Planejar definitivamente não é tarefa fácil! Não estamos muito acostumados a isto, com nosso “jeitão” de irmos resolvendo as coisas na medida em que forem acontecendo, a apagar incêndios quando eles ocorrem, etc. Não é assim, em maior ou menor grau, dependendo de cada um? 

É por este motivo que estamos percorrendo este caminho nos diversos “Engenharia em Pauta” com os quais estamos trabalhando – para ajudar, um pouco que seja – no importante planejamento de nossas vidas e carreiras…

Então, depois de passarmos pelas importantes etapas anteriores, dedicadas ao autoconhecimento e descoberta (ou mesmo da obtenção de certeza…) quanto aos nossos talentos dominantes e vocações, vamos para a nossa etapa de número 4, relativa à nossa Rede de relações, nosso Networking.
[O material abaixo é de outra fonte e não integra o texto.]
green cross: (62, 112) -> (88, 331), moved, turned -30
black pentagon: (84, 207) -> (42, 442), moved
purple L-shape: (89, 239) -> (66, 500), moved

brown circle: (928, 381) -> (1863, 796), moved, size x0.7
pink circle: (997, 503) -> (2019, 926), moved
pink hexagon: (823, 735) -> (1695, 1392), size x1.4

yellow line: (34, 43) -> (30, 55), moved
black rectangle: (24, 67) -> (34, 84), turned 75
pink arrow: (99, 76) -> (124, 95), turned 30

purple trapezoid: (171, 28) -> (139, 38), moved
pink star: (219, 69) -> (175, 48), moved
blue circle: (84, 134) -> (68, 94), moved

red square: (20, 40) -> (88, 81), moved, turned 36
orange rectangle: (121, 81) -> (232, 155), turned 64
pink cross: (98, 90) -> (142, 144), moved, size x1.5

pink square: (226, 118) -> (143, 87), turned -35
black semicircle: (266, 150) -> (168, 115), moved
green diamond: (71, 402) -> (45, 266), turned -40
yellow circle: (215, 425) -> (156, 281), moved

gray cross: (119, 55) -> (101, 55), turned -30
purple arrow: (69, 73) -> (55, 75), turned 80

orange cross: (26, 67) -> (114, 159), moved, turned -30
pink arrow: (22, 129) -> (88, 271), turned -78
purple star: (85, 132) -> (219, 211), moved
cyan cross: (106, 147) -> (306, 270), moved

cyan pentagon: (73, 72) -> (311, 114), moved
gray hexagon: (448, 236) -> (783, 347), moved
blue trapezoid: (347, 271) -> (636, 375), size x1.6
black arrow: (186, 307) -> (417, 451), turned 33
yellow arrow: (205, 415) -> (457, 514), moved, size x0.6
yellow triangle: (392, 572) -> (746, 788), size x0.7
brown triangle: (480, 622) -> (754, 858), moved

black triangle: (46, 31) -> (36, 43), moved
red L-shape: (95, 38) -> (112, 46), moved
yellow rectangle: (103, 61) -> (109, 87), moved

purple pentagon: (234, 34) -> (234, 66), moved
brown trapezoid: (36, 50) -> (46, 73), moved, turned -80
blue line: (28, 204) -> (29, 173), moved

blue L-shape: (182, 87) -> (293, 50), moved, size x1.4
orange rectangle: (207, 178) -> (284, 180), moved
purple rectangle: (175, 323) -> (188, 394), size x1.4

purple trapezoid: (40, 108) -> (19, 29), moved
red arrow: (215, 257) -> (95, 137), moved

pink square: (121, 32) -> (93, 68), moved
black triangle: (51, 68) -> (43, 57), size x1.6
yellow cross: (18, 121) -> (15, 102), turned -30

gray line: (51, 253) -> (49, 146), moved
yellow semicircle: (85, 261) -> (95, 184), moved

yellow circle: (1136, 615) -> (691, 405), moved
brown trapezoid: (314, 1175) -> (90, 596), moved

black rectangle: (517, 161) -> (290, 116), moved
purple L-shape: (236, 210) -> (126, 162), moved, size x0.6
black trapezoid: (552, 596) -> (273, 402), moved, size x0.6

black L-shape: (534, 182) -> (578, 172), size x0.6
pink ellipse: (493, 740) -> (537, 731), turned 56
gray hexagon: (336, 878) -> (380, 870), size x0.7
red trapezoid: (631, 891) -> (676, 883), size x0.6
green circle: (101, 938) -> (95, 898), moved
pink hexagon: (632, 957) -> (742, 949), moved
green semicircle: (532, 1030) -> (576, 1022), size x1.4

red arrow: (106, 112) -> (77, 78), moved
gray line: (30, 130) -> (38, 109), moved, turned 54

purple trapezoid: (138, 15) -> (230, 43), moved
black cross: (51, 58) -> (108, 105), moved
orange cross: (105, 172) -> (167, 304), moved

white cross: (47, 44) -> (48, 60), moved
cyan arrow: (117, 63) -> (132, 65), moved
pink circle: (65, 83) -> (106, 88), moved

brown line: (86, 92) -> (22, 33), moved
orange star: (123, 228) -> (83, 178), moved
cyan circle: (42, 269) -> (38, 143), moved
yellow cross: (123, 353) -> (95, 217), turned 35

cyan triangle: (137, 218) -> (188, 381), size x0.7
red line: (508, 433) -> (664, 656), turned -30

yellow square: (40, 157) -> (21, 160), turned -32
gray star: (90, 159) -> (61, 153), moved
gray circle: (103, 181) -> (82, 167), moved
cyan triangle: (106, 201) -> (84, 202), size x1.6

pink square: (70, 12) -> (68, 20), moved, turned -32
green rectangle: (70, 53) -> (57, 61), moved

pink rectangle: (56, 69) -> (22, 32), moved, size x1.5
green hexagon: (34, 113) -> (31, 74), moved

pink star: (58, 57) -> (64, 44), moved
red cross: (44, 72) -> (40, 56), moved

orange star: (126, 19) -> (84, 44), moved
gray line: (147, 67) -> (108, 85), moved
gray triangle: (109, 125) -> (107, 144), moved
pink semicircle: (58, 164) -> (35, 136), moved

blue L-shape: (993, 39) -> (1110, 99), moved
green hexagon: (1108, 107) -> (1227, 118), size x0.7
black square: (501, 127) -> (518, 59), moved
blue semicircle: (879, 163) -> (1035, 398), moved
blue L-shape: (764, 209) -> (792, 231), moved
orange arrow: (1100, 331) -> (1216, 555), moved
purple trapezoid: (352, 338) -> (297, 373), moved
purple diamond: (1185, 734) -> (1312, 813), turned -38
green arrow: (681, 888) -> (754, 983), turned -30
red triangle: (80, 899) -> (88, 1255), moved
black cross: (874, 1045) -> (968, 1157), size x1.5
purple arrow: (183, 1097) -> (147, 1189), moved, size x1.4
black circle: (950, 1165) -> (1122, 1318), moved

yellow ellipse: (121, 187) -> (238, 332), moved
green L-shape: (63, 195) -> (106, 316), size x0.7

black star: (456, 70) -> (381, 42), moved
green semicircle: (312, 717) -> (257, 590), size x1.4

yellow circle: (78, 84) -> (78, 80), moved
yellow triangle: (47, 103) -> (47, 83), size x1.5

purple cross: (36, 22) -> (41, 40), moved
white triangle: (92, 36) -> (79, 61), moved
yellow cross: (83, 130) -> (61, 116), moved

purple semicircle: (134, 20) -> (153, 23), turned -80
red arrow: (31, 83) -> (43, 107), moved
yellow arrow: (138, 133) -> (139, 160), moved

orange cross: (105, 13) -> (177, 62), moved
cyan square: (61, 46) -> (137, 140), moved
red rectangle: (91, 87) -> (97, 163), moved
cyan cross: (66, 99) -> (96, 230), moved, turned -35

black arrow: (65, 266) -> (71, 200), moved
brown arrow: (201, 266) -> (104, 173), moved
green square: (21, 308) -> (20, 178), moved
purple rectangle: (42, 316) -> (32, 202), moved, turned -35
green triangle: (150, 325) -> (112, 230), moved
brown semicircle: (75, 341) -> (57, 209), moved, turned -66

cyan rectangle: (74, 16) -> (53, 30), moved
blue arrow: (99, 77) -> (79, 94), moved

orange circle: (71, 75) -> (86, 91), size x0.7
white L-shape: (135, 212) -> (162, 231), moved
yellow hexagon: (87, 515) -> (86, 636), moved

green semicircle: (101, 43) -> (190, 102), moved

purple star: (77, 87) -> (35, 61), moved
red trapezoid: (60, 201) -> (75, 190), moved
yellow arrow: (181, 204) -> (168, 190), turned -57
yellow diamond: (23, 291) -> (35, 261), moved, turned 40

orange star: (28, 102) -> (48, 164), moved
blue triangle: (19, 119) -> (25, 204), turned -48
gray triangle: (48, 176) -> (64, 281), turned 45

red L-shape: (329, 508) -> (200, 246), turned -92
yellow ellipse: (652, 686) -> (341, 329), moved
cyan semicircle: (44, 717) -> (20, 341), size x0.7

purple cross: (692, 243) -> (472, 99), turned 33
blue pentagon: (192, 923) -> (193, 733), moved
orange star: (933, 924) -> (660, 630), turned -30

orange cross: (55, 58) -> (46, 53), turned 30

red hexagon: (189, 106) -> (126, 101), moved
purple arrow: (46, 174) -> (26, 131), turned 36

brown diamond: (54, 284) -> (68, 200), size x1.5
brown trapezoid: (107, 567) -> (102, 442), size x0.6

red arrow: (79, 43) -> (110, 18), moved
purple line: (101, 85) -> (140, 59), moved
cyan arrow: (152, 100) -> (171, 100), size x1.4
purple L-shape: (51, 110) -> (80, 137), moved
Nos tempos que correm, de grande velocidade nas transformações tecnológicas e sociais, esta etapa passa a ser cada vez mais importante. De fato, sozinhos não conseguiremos ir muito longe… Olhe de novo para grandes homens e mulheres, e veja que eles sempre contaram com “companheiros de jornada” que os apoiaram e que emprestaram seus próprios talentos, habilidades e ideais na consecução de um sonho, de uma visão comum, de uma nova ideia, de uma inovação…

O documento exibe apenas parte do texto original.